Posté à 5h00
Vincent Larin La Presse
Les élus de la communauté maritime des Îles-de-la-Madeleine ont déposé un projet de règlement lors de leur dernière rencontre mardi dernier. Si elle est approuvée comme prévu dans les prochains mois, une redevance de 30 $ devra être acquittée par toute personne âgée de 13 ans et plus se rendant dans l’archipel à partir de 2023 et dont le lieu de résidence ne s’y trouve pas. Le calcul est simple, explique le maire suppléant Gaétan Richard. “La durée moyenne de séjour sur les îles est de 10,3 jours.
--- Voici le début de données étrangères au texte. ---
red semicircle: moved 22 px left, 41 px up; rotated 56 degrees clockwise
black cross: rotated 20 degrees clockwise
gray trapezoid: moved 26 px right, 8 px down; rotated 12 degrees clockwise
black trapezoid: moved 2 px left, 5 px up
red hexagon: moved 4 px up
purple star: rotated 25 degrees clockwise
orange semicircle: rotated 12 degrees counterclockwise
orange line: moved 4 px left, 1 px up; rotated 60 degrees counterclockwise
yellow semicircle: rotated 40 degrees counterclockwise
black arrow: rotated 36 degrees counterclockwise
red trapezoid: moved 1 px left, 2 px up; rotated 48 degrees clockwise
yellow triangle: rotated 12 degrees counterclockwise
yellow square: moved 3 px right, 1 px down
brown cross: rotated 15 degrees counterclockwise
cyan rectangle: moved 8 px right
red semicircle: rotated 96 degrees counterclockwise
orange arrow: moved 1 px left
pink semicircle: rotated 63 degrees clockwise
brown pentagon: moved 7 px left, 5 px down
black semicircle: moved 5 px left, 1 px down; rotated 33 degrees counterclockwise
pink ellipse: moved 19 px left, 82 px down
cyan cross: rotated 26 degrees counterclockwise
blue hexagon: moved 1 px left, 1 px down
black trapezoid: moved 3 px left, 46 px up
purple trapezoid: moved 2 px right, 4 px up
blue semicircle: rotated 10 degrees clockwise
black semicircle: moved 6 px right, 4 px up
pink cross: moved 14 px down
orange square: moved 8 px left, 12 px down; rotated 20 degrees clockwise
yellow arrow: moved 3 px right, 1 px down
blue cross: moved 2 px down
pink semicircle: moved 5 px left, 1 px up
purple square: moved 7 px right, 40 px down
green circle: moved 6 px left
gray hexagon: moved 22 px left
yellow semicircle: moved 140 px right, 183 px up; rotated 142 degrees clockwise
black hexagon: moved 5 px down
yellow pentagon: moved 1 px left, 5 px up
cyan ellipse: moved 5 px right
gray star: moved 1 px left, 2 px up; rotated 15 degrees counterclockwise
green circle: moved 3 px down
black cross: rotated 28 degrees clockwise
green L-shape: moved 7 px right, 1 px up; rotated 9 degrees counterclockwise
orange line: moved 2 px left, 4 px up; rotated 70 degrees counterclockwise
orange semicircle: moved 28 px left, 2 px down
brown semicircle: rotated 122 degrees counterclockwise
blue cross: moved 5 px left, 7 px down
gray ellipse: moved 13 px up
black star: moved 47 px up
Alors on s’est dit : 30$ c’est comme 3$ par jour pour accéder à tout le territoire, parce qu’il n’y a pas de stationnement payant, pas de parc payant. » Mais si tout est gratuit pour les visiteurs, ce qui est surprenant pour beaucoup, souligne le maire, le passage d’environ 70 000 touristes chaque année a cependant un coût. « Cela met beaucoup de pression sur le territoire, notamment pour la gestion des matières résiduelles. Cela apporte beaucoup de déchets », dit-il.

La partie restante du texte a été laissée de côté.